[Exercise directions] How many lines in this material include the string "международных"? Answer with the number and nothing further.

[Records for processing]
============

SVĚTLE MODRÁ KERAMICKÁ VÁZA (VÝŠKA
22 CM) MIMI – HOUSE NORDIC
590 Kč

============

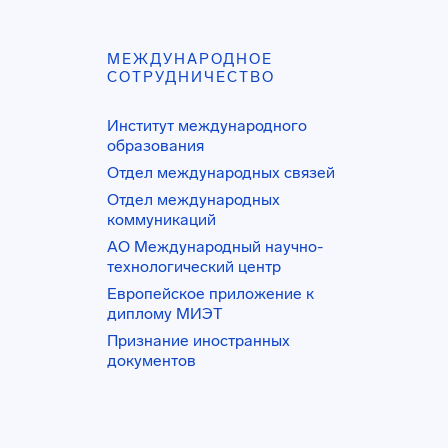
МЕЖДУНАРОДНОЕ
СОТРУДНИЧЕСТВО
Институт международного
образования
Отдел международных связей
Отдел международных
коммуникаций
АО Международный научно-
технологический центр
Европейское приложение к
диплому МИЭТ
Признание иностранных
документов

============

[Response] 2